VAE (Variational Autoencoder)

The VAE loss combines reconstruction and latent space regularization:

L_{\\text{VAE}} = \\mathbb{E}_{q(z|x)}[\\log p(x|z)] - D_{\\text{KL}}(q(z|x) \\| p(z))

The first term is reconstruction quality, the second forces the latent space to be a standard Gaussian, enabling sampling of new data.

When Augmentation Works (and When It Does Not)

Works well:

Small datasets with few samples per class
Transformations that preserve semantics (flipping natural images)
Imbalanced classes (SMOTE for tabular, Focal Loss + augmentation for images)
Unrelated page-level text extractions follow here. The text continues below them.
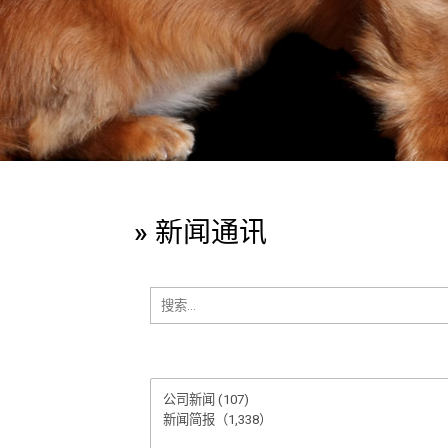
» 新闻通讯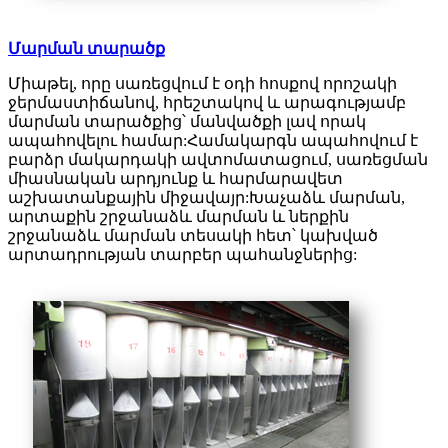
Մարման տարածք
Միաթել, որը սառեցվում է օդի հոսքով որոշակի
ջերմաստիճանով, հրեշտակով և արագությամբ
մարման տարածքից՝ մանվածքի լավ որակ
ապահովելու համար:Համակարգն ապահովում է
բարձր մակարդակի ավտոմատացում, սառեցման
միասնական արդյունք և հարմարավետ
աշխատանքային միջավայր:Խաչաձև մարման,
արտաքին շրջանաձև մարման և ներքին
շրջանաձև մարման տեսակի հետ՝ կախված
արտադրության տարբեր պահանջներից:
Does not work or causes harm:

Transformations that change semantics (rotating digits 6 and 9)
Overly aggressive augmentation (deforms data beyond recognition)
Applying augmentation to the test set (data leakage)
Already abundant and diversified data

Summary

Key Takeaways

Geometric transformations: rotation, scaling, flip matrices - the basis of image augmentation
Mixup: $\\tilde{x} = \\lambda x_i + (1-\\lambda) x_j$ - regularization through interpolation
SMOTE: interpolates between minority class neighbors to balance
GAN: min-max game to generate realistic synthetic data
VAE: reconstruction + KL divergence for a sampleable latent space
Golden rule: augmentation must preserve semantics and never touch the test set

Series Conclusion: with this article, the "Mathematics and Statistics for AI" series concludes. We have covered the foundations from linear algebra to information theory, from optimization to Transformer mathematics. Every concept has been connected to practical ML/AI applications with NumPy implementations. These mathematical foundations will allow you to deeply understand any machine learning algorithm you encounter.